In this month’s Food & Wine magazine (Sept ’12), we are offered a “cheater” cheesecake recipe – their term. The whole recipe collection is based on what you can do with three main ingredients. For this cheesecake, all you need is chocolate wafers, cream cheese, some water and “1 cup chocolate syrup, such as Hershey’s.”

With so few ingredients, each one’s flavor will play a big part. Why would we use mega-mass-produced chocolate syrup whose taste is so familiar and ordinary to most Americans?

I have the solution.

My own recipe for a rich and complex chocolate fudge syrup.
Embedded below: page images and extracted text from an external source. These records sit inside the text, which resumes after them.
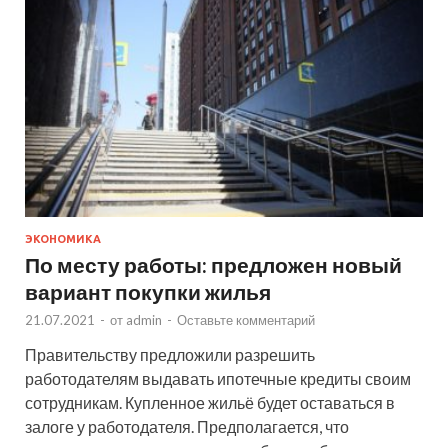
ЭКОНОМИКА
По месту работы: предложен новый
вариант покупки жилья
21.07.2021
-
от
admin
-
Оставьте комментарий
Правительству предложили разрешить
работодателям выдавать ипотечные кредиты своим
сотрудникам. Купленное жильё будет оставаться в
залоге у работодателя. Предполагается, что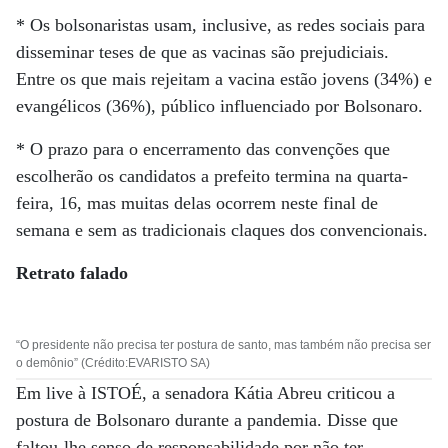
* Os bolsonaristas usam, inclusive, as redes sociais para
disseminar teses de que as vacinas são prejudiciais.
Entre os que mais rejeitam a vacina estão jovens (34%) e
evangélicos (36%), público influenciado por Bolsonaro.
* O prazo para o encerramento das convenções que
escolherão os candidatos a prefeito termina na quarta-
feira, 16, mas muitas delas ocorrem neste final de
semana e sem as tradicionais claques dos convencionais.
Retrato falado
“O presidente não precisa ter postura de santo, mas também não precisa ser
o demônio” (Crédito:EVARISTO SA)
Em live à ISTOÉ, a senadora Kátia Abreu criticou a
postura de Bolsonaro durante a pandemia. Disse que
faltou-lhe senso de responsabilidade por não ter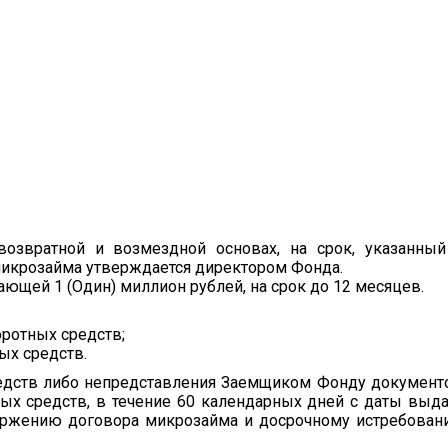
озвратной и возмездной основах, на срок, указанный
микрозайма утверждается директором Фонда.
ющей 1 (Один) миллион рублей, на срок до 12 месяцев.
оротных средств;
ых средств.
едств либо непредставления Заемщиком Фонду документ
х средств, в течение 60 календарных дней с даты выд
оржению договора микрозайма и досрочному истребова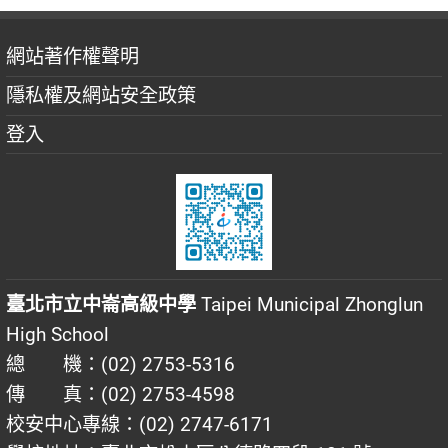
網站著作權聲明
隱私權及網站安全政策
登入
臺北市立中崙高級中學
Taipei Municipal Zhonglun
High School
總 機：(02) 2753-5316
傳 真：(02) 2753-4598
校安中心專線：(02) 2747-6171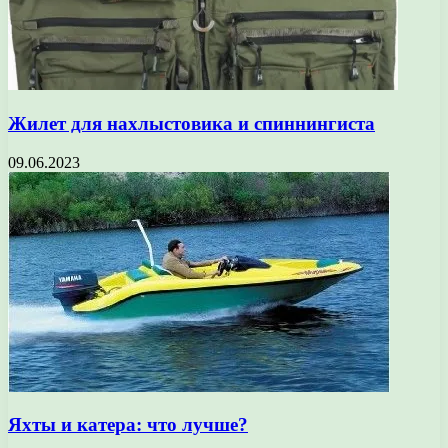
Жилет для нахлыстовика и спиннингиста
09.06.2023
Яхты и катера: что лучше?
I created  this chocolate topping several years ago after becoming utterly bored with Hershey’s syrup and  basic chocolate syrup recipes. If we can make incredible chocolate frostings, why can’t we make fantastic chocolate syrups? We buy expensive, decadent ice cream, and top it with syrup from a gallon jug? I think not.

I settled on a combination that made my tastebuds happy when put on top of vanilla ice cream. It is always deliciousl, including straight off the spoon! This recipe can be made as a syrup, or with an extra 4 minutes on the stove, a thick fudgy topping that heats up perfectly for all your hot fudge needs! It’s subtly different; it’s definitely better!

One of the keys to making chocolate syrup with something new to offer your tastebuds is to get some different cocoa powder. Why skip the Hershey’s bottle and reach for the Hershey’s cocoa powder? Exactly.

I’ve tried Droste cocoa powder, but just like acidic coffee, its sharp acidity is not my favorite. Ghiradelli? Good, but not significantly different. We’ve gotten the 5 lb bag of cocoa powder from Costco, and it’s different enough to be interesting, but still just “good”. My favorite right now is Dagoba Drinking Chocolate. It is a cocoa powder processed especially for hot chocolate, with tiny pastilles of solid chocolate just hanging out inside the canister *grin/eyebrow wiggle* mmmmmm!

You will also want a tasty real vanilla extract, and salt without iodine if you can.

Once I got to thinking along these lines, nothing would do than performing a taste test of this cheesecake recipe – take a look here. I would make half with Hershey’s Chocolate Syrup as called for, and the other half with my own homemade Chocolate Fudge Topping. Since there are only 3 of us at my house, I wasn’t going to make two whole recipes!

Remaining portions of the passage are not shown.